EXERCISE REQUIREMENTS.
Provide the number of lines below that include "small", without any other words.

SOURCE MATERIAL.
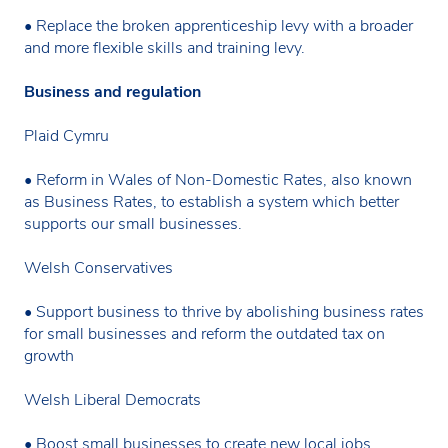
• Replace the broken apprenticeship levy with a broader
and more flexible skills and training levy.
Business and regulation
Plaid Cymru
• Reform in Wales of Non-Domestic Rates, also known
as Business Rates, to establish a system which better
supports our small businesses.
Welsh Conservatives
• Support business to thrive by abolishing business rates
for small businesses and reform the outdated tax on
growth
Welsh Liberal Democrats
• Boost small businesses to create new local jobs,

...

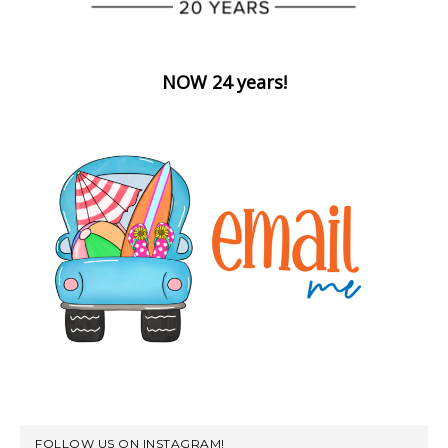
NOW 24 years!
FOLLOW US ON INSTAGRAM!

TASK RESPONSE.
3